Elle eut encore un petit sourire en se tournant vers lui :
_Peut-être te paraît-il étrange de préférer le corps à corps quand on peut se prémunir de tout risque en tuant son adversaire à distance, mais j'ai tendance à trouver ça lâche, à vrai dire... J'aime mesurer mon adversaire, le battre à la loyale, c'est ce qui fait aussi ma réputation. Quant au pistolet, il a davantage une valeur sentimentale, je ne m'en sers quasiment jamais, seulement en cas d'urgence, peut-être... ?
Elle avala une nouvelle gorgée d'eau en essuyant d'un revers de main de fines gouttes de sueur qui perlaient sur son corsage, se mêlant au sang du cerf qu'elle avait précédemment porté sur ses épaules. L'odeur âpre du sang ne la dérangeait pas, elle y était habituée et cette odeur était de toutes façons couverte par celle du feu de bois qui la faisait suer. D'un coup de fessier, elle recula un peu du foyer pour se soustraire à sa chaleur.
Nouveau sourire avant de continuer :
_Je ne te veux aucun mal. Je me méfie de ce qui peut passer par ce portail et, de façon générale, de toutes créatures que l'on croise ici. J'ai la mort facile, c'est vrai, on ne vous dégote pas un surnom comme le mien par hasard, même si je me suis calmée avec les années, mais il faut malgré tout être prudent... En revanche si tu veux, puisque tu seras, à ce que tu dis, remis demain, nous pourrons engager un combat amical. Je suis moi aussi curieuse de voir tes pouvoirs.
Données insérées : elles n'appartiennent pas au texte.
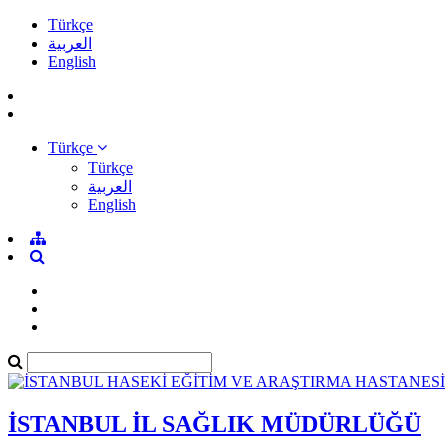
Türkçe
العربية
English
Türkçe
Türkçe
العربية
English
İSTANBUL İL SAĞLIK MÜDÜRLÜĞÜ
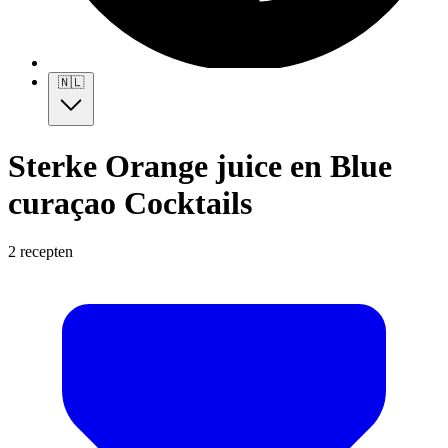
🇳🇱
Sterke Orange juice en Blue
curaçao Cocktails
2 recepten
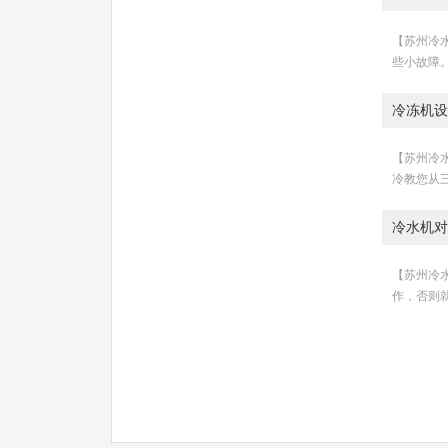
【苏州冷水
些小故障。
冷冻机设
【苏州冷水
冷教您从三
冷水机对
【苏州冷水
作，否则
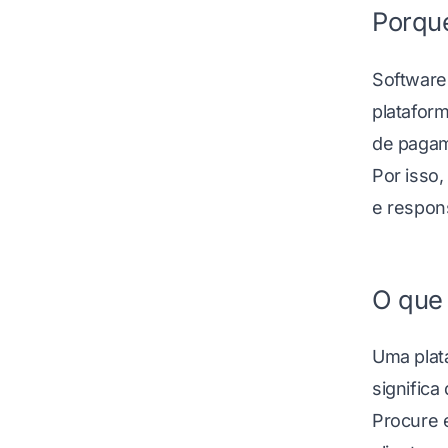
Porque
Software
plataform
de pagam
Por isso,
e respon
O que 
Uma plata
significa
Procure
Il y eut un petit silence, puis elle reprit, l'air désolé :
_Je me rends compte que je ne me suis pas vraiment bien comportée avec toi au début. Il paraît que je suis... instable. J'en suis désolée. Chacun crée ses mécanismes de défenses pour survivre, surtout lorsqu'on est, comme moi, nomade. Si tu veux, je serais un peu comme... comment s'appellent-ils déjà ? Ah oui, comme les rôdeurs dans vos livres et vos films là, Le Seigneur des Anneaux, mais en moins noble d'âme, finit-elle avec un petit rire amusé.
Voilà !
Un court silence s'installa, il semblait digérer toutes ces informations, ou pas, finalement, puisqu'il finit par lui tendre son assiette d'un air enjoué :
_J'peux en ravoir, dis ?
Ouais, ce n'était peut-être pas les paroles de la mercenaire qu'il avait digéré, tout compte fait...
Riant de bon cœur, la jeune femme lui resservi une pleine écuelle du fameux ragoût et des légumes cuits dans la cendre.
Le regardant dévorer sa deuxième assiette, elle sortit de son corsage un paquet de cigarette, et s'en alluma une , contemplant l'immensité de la mer devant eux.